J’ai recommencé à étudier la sourate Tâ-Hâ, dont je reviendrai parler dans quelques heures. Puis j’ai fermé les yeux. Alors j’ai vu la Lumière descendre, se déverser en très fin réseau, comme des vaisseaux sanguins couleur or, rejoignant, touchant, électrisant pour ainsi dire toutes les racines de la terre qui se levaient vers elle. Dans ma vision chaque vaisseau de chaque correspondance ainsi s’accomplissant, celui du dessus et celui du dessous, avait un nom et un concept. C’était si fulgurant que j’ai un instant perdu connaissance. Quand j’ai rouvert les yeux, je n’avais plus souvenir des noms, seulement de la vision.
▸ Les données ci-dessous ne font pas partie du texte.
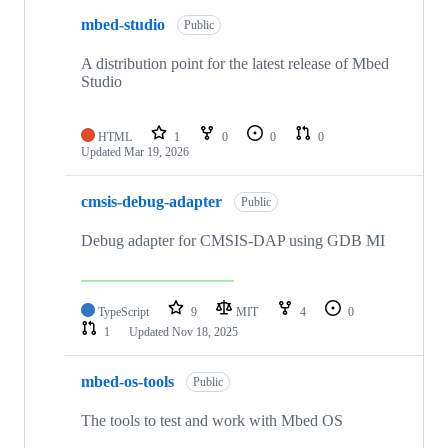
mbed-studio
Public
A distribution point for the latest release of Mbed
Studio
HTML
1
0
0
0
Updated
Mar 19, 2026
cmsis-debug-adapter
Public
Debug adapter for CMSIS-DAP using GDB MI
TypeScript
9
MIT
4
0
1
Updated
Nov 18, 2025
mbed-os-tools
Public
The tools to test and work with Mbed OS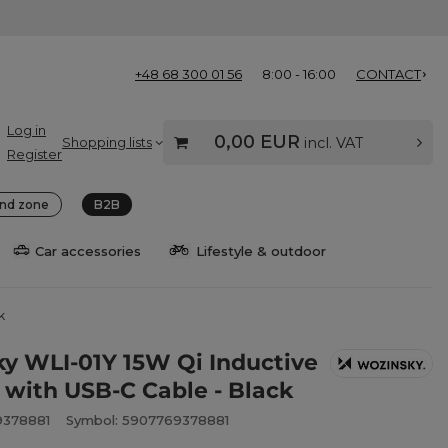
+48 68 300 01 56
8:00 - 16:00
CONTACT
Log in
0,00 EUR
Shopping lists
incl. VAT
Register
nd zone
B2B
Car accessories
Lifestyle & outdoor
k
y WLI-01Y 15W Qi Inductive
 with USB-C Cable - Black
9378881
Symbol: 5907769378881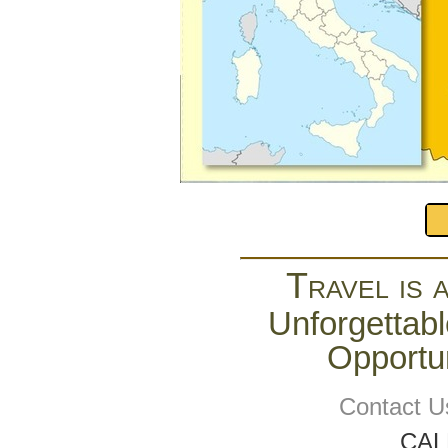
Travel is 
Unforgettabl
Opportun
Contact U
CAL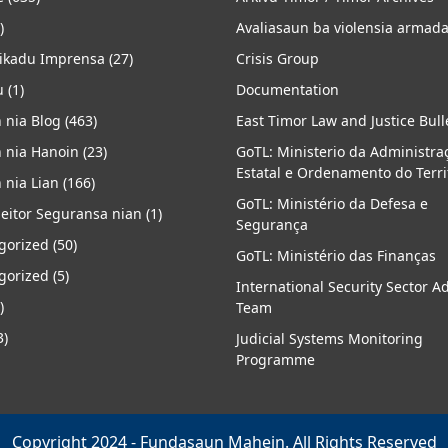
)
Avaliasaun ba violensia armad
kadu Imprensa
(27)
Crisis Group
u
(1)
Documentation
 nia Blog
(463)
East Timor Law and Justice Bull
 nia Hanoin
(23)
GoTL: Ministerio da Administra
Estatal e Ordenamento do Terri
 nia Lian
(166)
GoTL: Ministério da Defesa e
eitor Seguransa nian
(1)
Segurança
gorized
(50)
GoTL: Ministério das Finanças
gorized
(5)
International Security Sector A
)
Team
3)
Judicial Systems Monitoring
Programme
Copyright 2024 - Fundasaun Mahein. All Rights Reserved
Il était l’heure de la première prière d’après midi, je suis allée faire mes ablutions. J’ai senti que je revenais à moi, et j’ai vu très clairement quelque chose que je dirai tout à l’heure en commentant la sourate, à propos de l’islam, du Messie et de la résurrection. Pendant les prosternations de la prière j’ai été emportée dans le sein de Dieu, dans une immense proximité. Lors de la troisième séquence (rekâa),  Jésus est soudain sorti paisiblement de mon cœur, son corps tout entier se dépliant en moi. Ensuite c’est lui qui a prié à travers moi.

Le retour du Fils de l’Homme ne se fait pas sans perturbation parmi le monde – c’est la phrase qui m’est venue en repliant mon tapis.

 

 

 

Kaléidoscope

ces jours-ci à Paris, photo Alina Reyes

 

J’ai vu passer dans le ciel, allant vers l’orient, un très long, très beau, lumineux, puissant et délicat cortège d’anges.
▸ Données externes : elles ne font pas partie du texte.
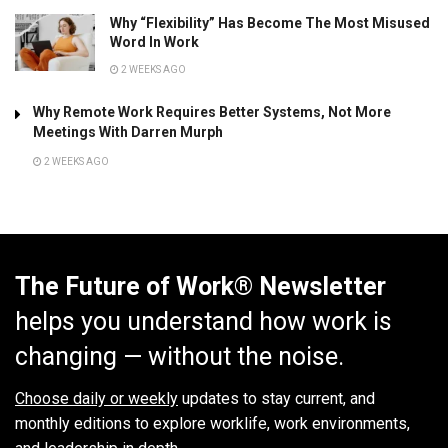
Why “Flexibility” Has Become The Most Misused
Word In Work
2 WEEKS AGO
Why Remote Work Requires Better Systems, Not More
Meetings With Darren Murph
2 WEEKS AGO
The Future of Work® Newsletter
helps you understand how work is
changing — without the noise.
Choose daily or weekly
updates to stay current, and
monthly editions to explore worklife, work environments,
« Man hou ? », « Qu’est-ce ? », demandèrent les premiers Hébreux en voyant tomber du ciel la nourriture qui leur sauva la vie, au désert : et on l’appela manne.

« Man Rabbouka ? », « Quel est ton Seigneur ? », demandent les anges la nuit suivant notre mort, d’après l’islam.

Même si le temps, notre époque, essaie de barrer le passage, par où « Man hou » est descendu, nous devons remonter, pour Le connaître et Le rencontrer.

J’ai rêvé que j’allais à la mosquée, en marchant, avec beaucoup de monde, dans un paysage désertique splendide, enroulant autour de ma tête un long et large tissu bleu, fin, d’un bleu inouï, pâle et nuancé, limpide, légèrement crémeux, un bleu comme mes yeux de chair n’en ont jamais vu, mais que j’ai vu et porté en marchant dans ce songe divin.

Chaque matin je me réveille en pensant à l’islam, en voyant que j’y ai pensé toute la nuit, que j’ai été à la mosquée pendant la nuit, que j’ai été et voyagé en Dieu.

La splendeur de l’islam me déchire le cœur.

Il y a évolution dans la création. Évolution par différenciation, spécialisation, projection. L’être de l’homme est diffracté dans le miroir de la création. S’il y est le dernier, venu et à venir, c’est parce qu’il y fut en germe. Il n’en est pas seulement l’écume, il en est l’issue, parce qu’il en est issu. L’être n’advient pas à l’être seulement par l’évolution, mais aussi par bonds, illuminations : ainsi œuvre le génie de Dieu.

Ce qui est triste, c’est l’hystérie galopante de nos sociétés, leur course à la ghettoïsation. Chacun dans sa case. Sa sexualité, sa religion, son origine, sa couleur etc. Comme s’il n’y avait pas de passerelles entre les gens, et dans notre propre existence pas d’évolution, pas d’autre personnalité que celle sous laquelle on a été ou on s’est soi-même étiqueté. On coupe le monde en morceaux de plus en plus petits, il n’y aura plus qu’à souffler sur le puzzle pour que tout le tableau s’écroule.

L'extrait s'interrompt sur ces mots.